Personal information
- Born: 13 May 1956 (age 69)
- Original team: St Bernards / West Essendon
- Debut: Round 8, 1974, Essendon vs. Fitzroy, at Lake Oval
- Height: 188 cm (6 ft 2 in)
- Weight: 78 kg (172 lb)
- Position: Utility

Playing career^{1}
- Years: Club / Games (Goals)
- 1974–1989: Essendon / 300 (140)
- ^{1} Playing statistics correct to the end of 1989.

= Garry Foulds =

Australian rules footballer

Garry Foulds (born 13 May 1956) is a former Australian rules footballer who played 300 games for the Essendon Football Club between 1974 and 1989. Described as "a ball magnet", Foulds spent the majority of his career playing on the wing or floating across the half-back line. He made his Victorian Football League (VFL) debut against Fitzroy in round 8 1974, after playing in the Essendon under–19s. He struggled to hold his place in the side before becoming a regular in 1977. Foulds was part of Essendon's Grand Final winning sides over Hawthorn in 1984 and 1985, along with playing in the 1983 Grand Final loss against the same opposition.

==Biography==
While he attended St Bernard's College [college of fellow VFL/AFL 300 gamers, Simon and Justin Madden in Melbourne, Foulds played with West Essendon juniors in the Essendon District Football League.
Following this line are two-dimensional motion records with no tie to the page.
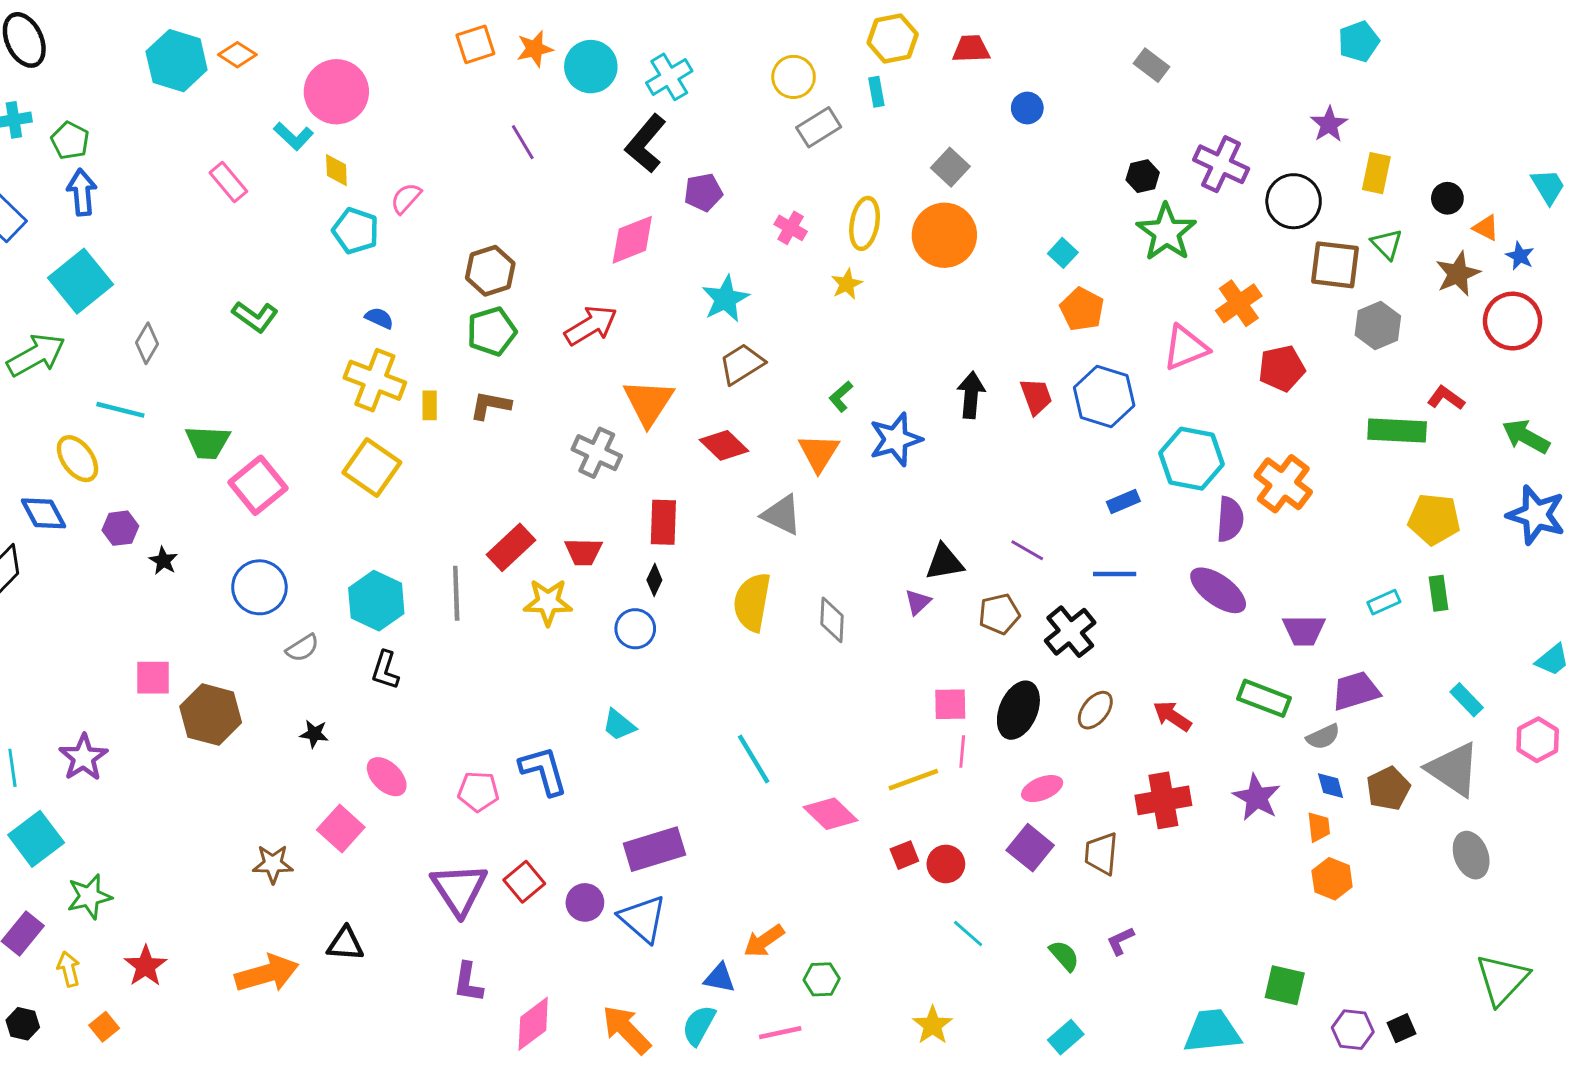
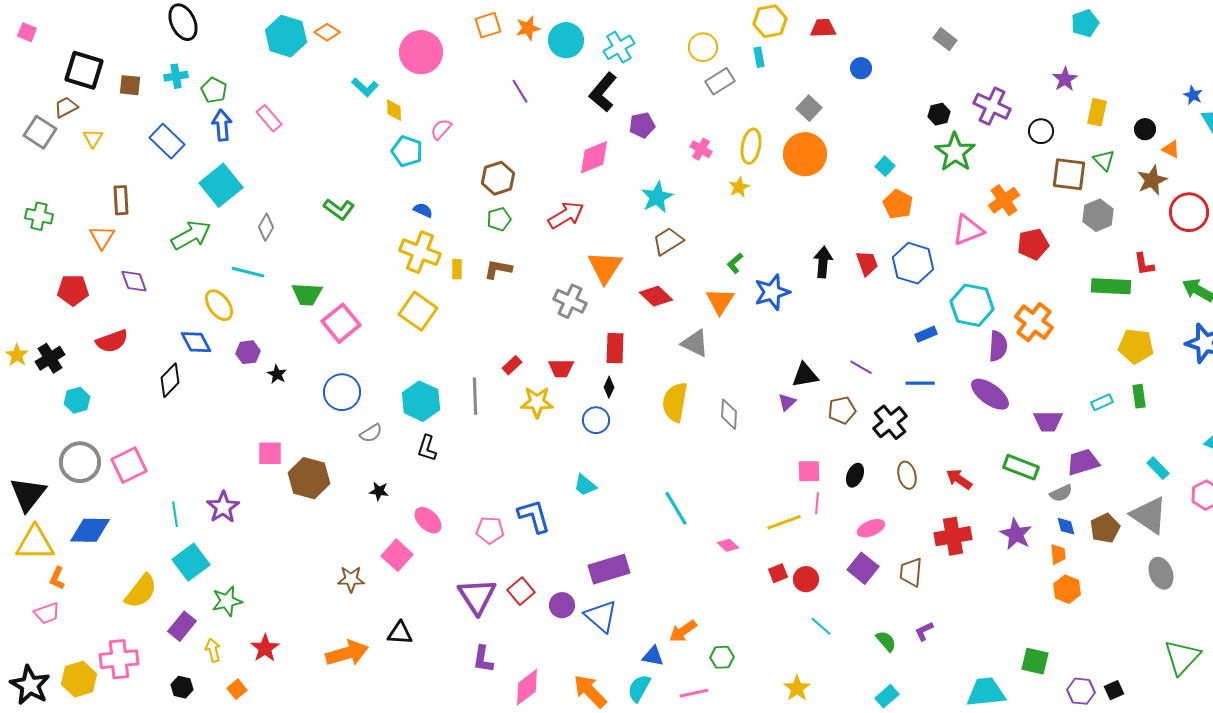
pink circle: (336, 92) -> (421, 52), moved
pink rectangle: (228, 182) -> (269, 118), moved
black circle: (1294, 201) -> (1041, 131), size x0.7
blue star: (1520, 256) -> (1193, 95), moved
green pentagon: (492, 331) -> (499, 219), size x0.7
red L-shape: (1446, 398) -> (1144, 264), turned -135
red rectangle: (511, 547) -> (512, 365), size x0.6
black ellipse: (1018, 710) -> (855, 475), size x0.6
brown ellipse: (1095, 710) -> (907, 475), turned -52
pink diamond: (831, 814) -> (728, 545), size x0.6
Then Essendon senior Victorian Football League [now AFL] captain, Des Tuddenham convinced Foulds to train with Essendon. "I was playing under-17s at the time and had just got home from training. My brother told me Des Tuddenham was at the door but I didn't believe him so I didn't bother to check. He came again and said he was waiting for me — I thought I would play along and went out to check and got the biggest shock of my life," Foulds said. By the end of the week he was training with Essendon and was playing in the under–19s.
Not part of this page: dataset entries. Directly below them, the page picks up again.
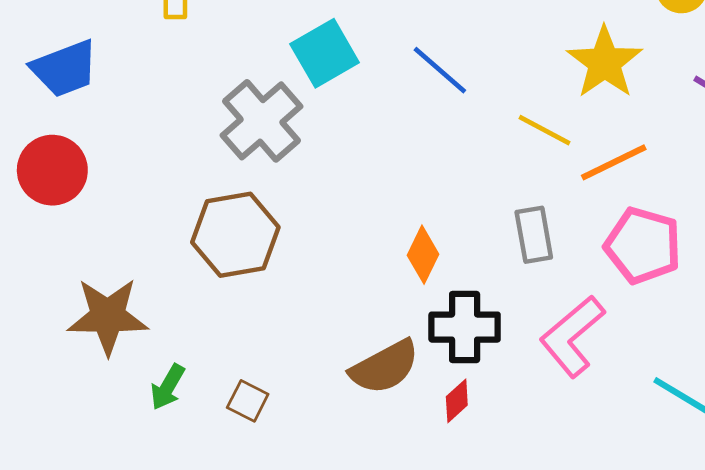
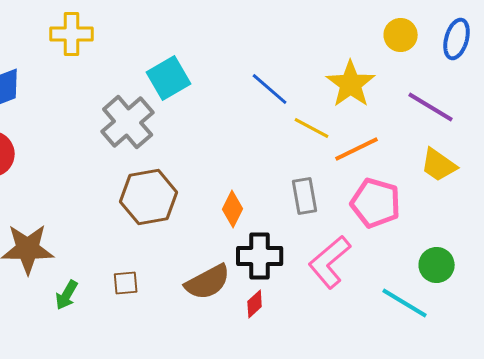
blue line: (440, 70) -> (270, 89), moved
brown hexagon: (235, 235) -> (149, 197), moved
brown square: (248, 401) -> (126, 283), moved, turned -32

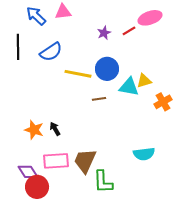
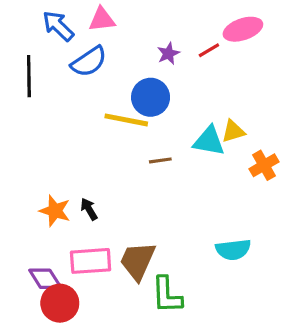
blue semicircle: (51, 52) -> (89, 62), moved
blue circle: (107, 69) -> (151, 97), moved

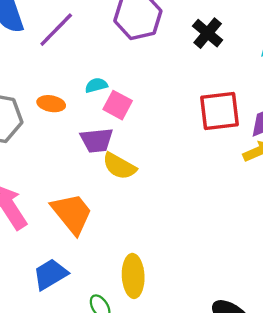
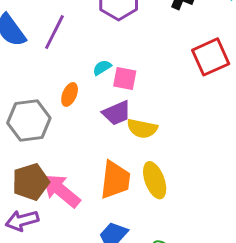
orange ellipse: (51, 104) -> (70, 94), turned -60
orange trapezoid: (72, 213) -> (115, 180), turned 63
yellow ellipse: (133, 276) -> (155, 180), moved

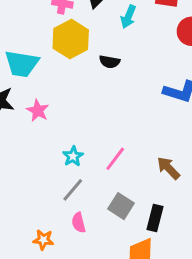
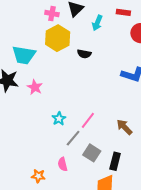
gray line: (73, 190) -> (73, 138), moved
He spent two years playing reserves and under–19s football before he made his senior debut in round 8 1974, against Fitzroy at Lake Oval. He struggled to hold his place in the side in the coming seasons, until he had a breakout season in 1977. The year saw him often win the ball across half-back or the midfield. Some experts said that Foulds would often have an "uncanny ability to be in the right play at the right time," and was a "dangerous player when he had the ball." His teammate Robert Shaw said that Foulds had "one of the best kicks you would ever see. He was over six feet tall and had real pace so he could carry the ball." In response, Foulds said: "I just used to try and sum up situations and if I thought my opponent was running to the wrong place I would go the other way." His last Australia Football League [AFL] coach Kevin Sheedy, was full of praise for Foulds: "He was a very accomplished footballer. I put him to full-forward and against Richmond in 1981 and he kicked seven goals on Francis Bourke," Sheedy said. "He was a very smart footballer — not a crash and bang type of player but very calculating. He was unselfish, a good team man."

Despite being only one of five players to play 300 matches for the Essendon Football Club, Foulds says the 1984 Grand Final victory over Hawthorn was "probably his greatest memory," and was "more satisfying than playing 300 games." Commenting further on the 1984 victory he said: "After being at Essendon for 10 years, it was a pretty big achievement to know that we had won a Grand Final." Foulds was also a part of Essendon's 1983 Grand Final loss to Hawthorn and their 1985 victory over the same opposition.

Though Foulds played 300 games, he was not an iconic figure at the club. "When I played at Essendon I wasn't in the media much and it suited me and enabled me to concentrate on football. I was happy playing the game. I enjoyed playing and the people I played with and the friends I made out of football," said Foulds.

In 2025, Garry Foulds was named at Number 23 in Don The Stat's Top 100 Essendon Players Since 1980.